ChatGPT for teachers

Should we allow students to use ChatGPT?

According to our admin team, the current guidance is that students may use ChatGPT but need to understand it’s just another source of information that needs to be evaluated for credibility like any other source. And text that comes from GPT needs to be quoted and attributed just like anything the student did not write themselves.

However in order to help our students understand what that actually means, we need to help them understand what GPT and other Large Language Models (LLMs) are actually capable of and how they produce text via a totally different process than human authors.

The first thing to understand is that GPT is extremely unreliable on factual matters. It was built to produce plausible text not factual text. Which is not to say it never produces factual text. But if it does, it is only because that text happens to be more plausible than the alternative.

GPT has no ability to gauge the accuracy or truthfulness of its own output because it is not built to have any notion of accuracy or truthfulness. But that won’t stop it from confidently answering if you ask it if it is being accurate or truthful—it will generate whatever it determines to be the most plausible response to such a question but still with no regard to accuracy or truth.

As a general rule of thumb nobody should take any factual statement emitted by GPT at face value. It could possibly be useful to generate a starting list of facts if you (or your students) were going to verify them via some other means.

Remember when we worried that Wikipedia wasn’t reliable? It is the gold standard of human curated knowledge these days compared to the hallucinations of LLMs.

How can I tell if writing is AI generated?

Sadly, there is currently no way to reliably determine whether a piece of text was generated by an AI.

OpenAI, the makers of ChatGPT, have released a separate tool that attempts to classify texts as likely written by a human or likely written by an AI but even that tool will, according to them, classify 9% of human written texts as “Likely AI generated”. That means if you check all the assignments from a thirty-student class, all of whom did their own work, the tool would still estimate, on average at least two of them as having been likely written by an AI.

It is also extremely important to note that this is a separate tool from ChatGPT itself.

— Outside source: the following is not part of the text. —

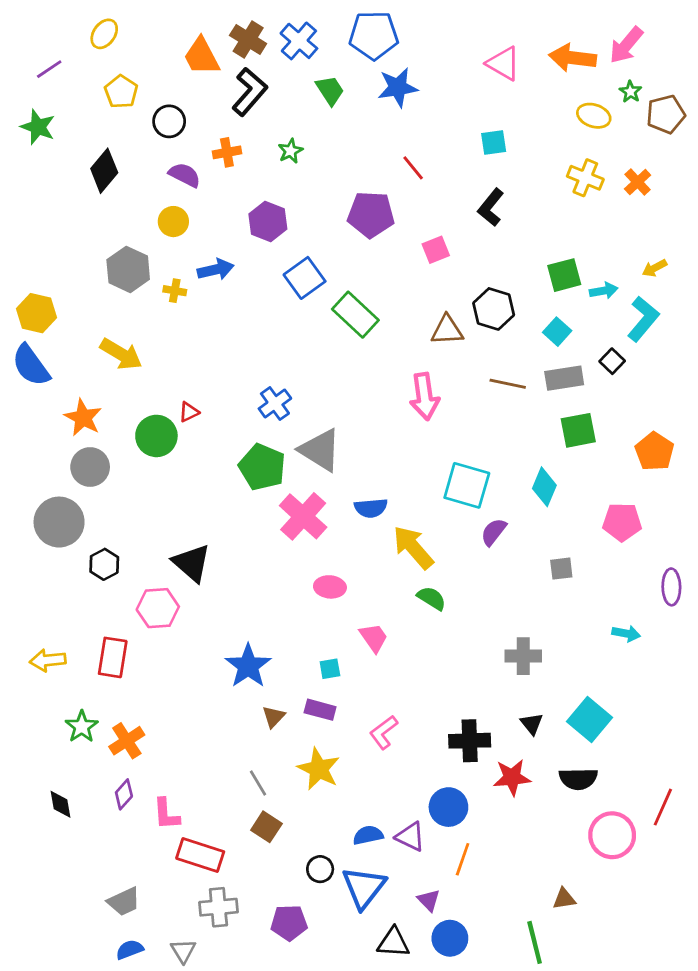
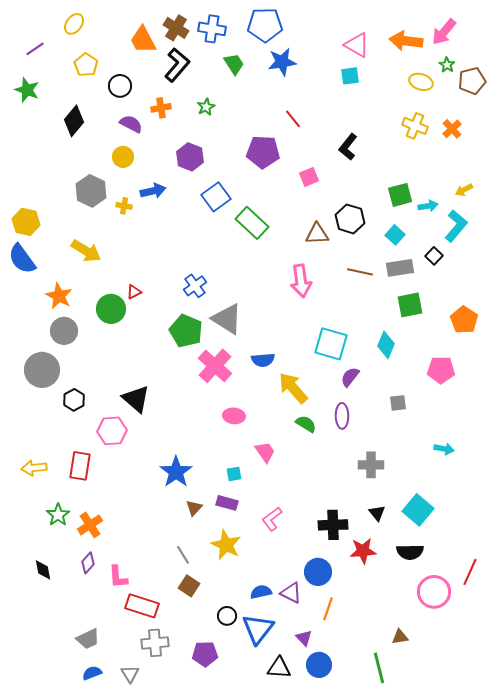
blue cross: (299, 41) -> (212, 29), turned -32
cyan square: (494, 142) -> (350, 76), moved
purple ellipse: (671, 587) -> (342, 416), moved

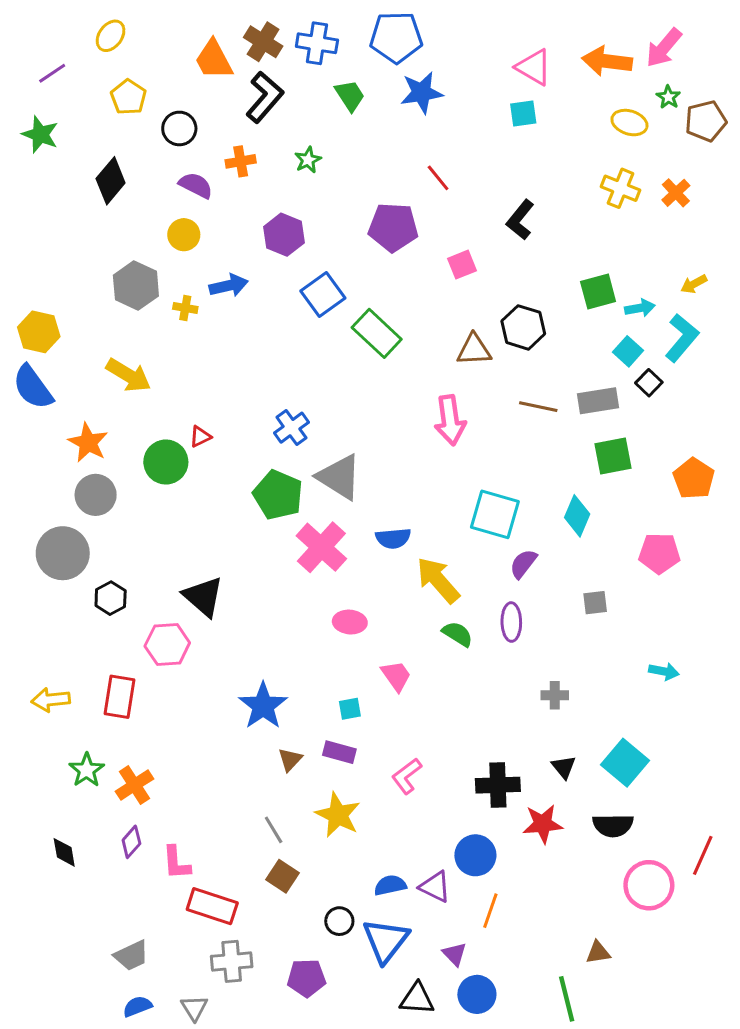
cyan square: (395, 235) -> (628, 351), moved
gray cross: (371, 465) -> (555, 695), size x0.7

You cannot ask the chat interface itself to evaluate whether it wrote a given piece of text—it will absolutely make something up.

To see this in action, you may want to read this conversation I had with GPT-4 about a piece of text that I know I wrote.

How does ChatGPT work?

If you read one thing (beyond this thing you’re reading now) about how to think about how ChatGPT works, you should read “ChatGPT as a query engine on a giant corpus of text”. If after reading that you want a more in-depth and technical explanation of how ChatGPT actually works you can read Stephen Wolfram’s explainer “What Is ChatGPT Doing … and Why Does It Work?”.

The really simple version is, ChatGPT is a giant function that predicts, given some starting text, what words are likely to come next based on what it has seen in the huge swaths of text from the internet that it has been trained on. It then picks a probable word, emits it, and uses the original text plus that new word as the starting point to predict another word, and so on. This is a obviously a vast oversimplification but that’s fundamentally what it’s doing.

The thing that makes it seem so eerily intelligent is the sophistication of how the “context” is embedded in the model; this is what allows it to produce answers that are responsive the questions, etc. But there is no underlying “mental model” beyond word probabilities and no ability for it to do anything other than generate probable words. Thus it can easily be tripped up by simple math and logic questions which you’d think a computer would be really good at.

There are several examples in “ChatGPT as a query engine on a giant corpus of text” of ChatGPTs inability to do basic math and logic. Or you can read “Math is hard” wherein I try to get GPT-4 to do some math.